Task instructions:
Only lines containing the string "Hamilton" belong in the answer; copy all of them from the entries.

--- Data under study ---

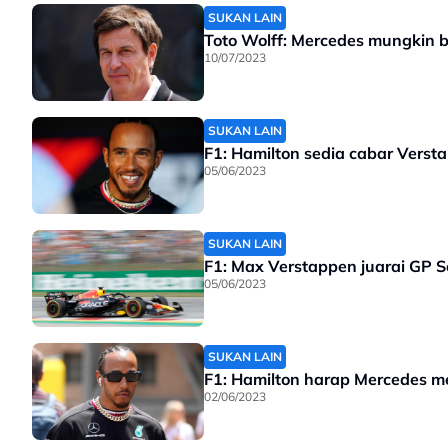
SUKAN LAIN
Toto Wolff: Mercedes mungkin
10/07/2023
SUKAN LAIN
F1: Hamilton sedia cabar Verst
05/06/2023
SUKAN LAIN
F1: Max Verstappen juarai GP 
05/06/2023
SUKAN LAIN
F1: Hamilton harap Mercedes m
02/06/2023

---

Worked solution:
F1: Hamilton sedia cabar Verst
F1: Hamilton harap Mercedes m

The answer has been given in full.